Are you struggling to cope with financial stress? Finances are a source of stress for many people, especially during times of crisis.
The COVID-19 pandemic, a stock market crash, inflation and climbing interest rates have left many Americans with additional financial stress in 2023. If you have found yourself ruminating on your bills and lamenting the size of your paycheck, you aren’t alone.
TELUS Health, a health technology service, recently released a special report on the connection between financial well-being and mental health. The report reveals that one-third workers do not feel financially confident about the coming decade. In February, the US Mental Health Index score was 69.8 points out of 100, mirroring the Financial Wellbeing Index score of just 66.7 points out of 100.
Minimizing your own stress levels may seem daunting — and like potentially yet another expense. But we’re here with ways to de-stress without emptying your wallet.
How to Cope With Financial Stress
Because finances significantly impact our well-being, it’s important to learn how to cope with financial stress and boost your financial literacy. Even if your paycheck is not particularly juicy, you can still do plenty of things to improve your financial situation without additional stress. Here are five tips to help you cope with financial stress and maximize your paycheck.

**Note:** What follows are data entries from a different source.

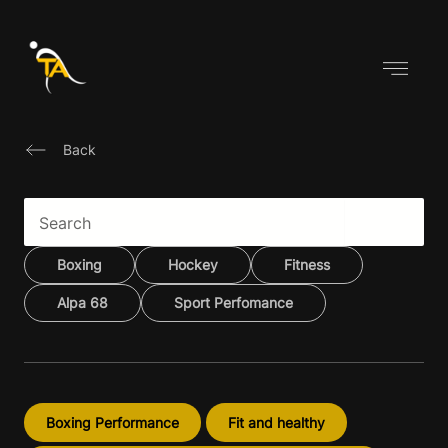
Skip
to
content
Back
Boxing
Hockey
Fitness
Alpa 68
Sport Perfomance
Boxing Performance
Fit and healthy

1. Find Mental Health Help if You Need It
According to the TELUS Health report, as many as 40% of workers feel overwhelmed by debt, while another 12% expect financial struggles in the near future. This can weigh very heavily on an individual’s psyche since money is required for the essentials in life: Rent, food and transportation. The stress level is heightened even more for single parents, heads of household and those with high debt balances.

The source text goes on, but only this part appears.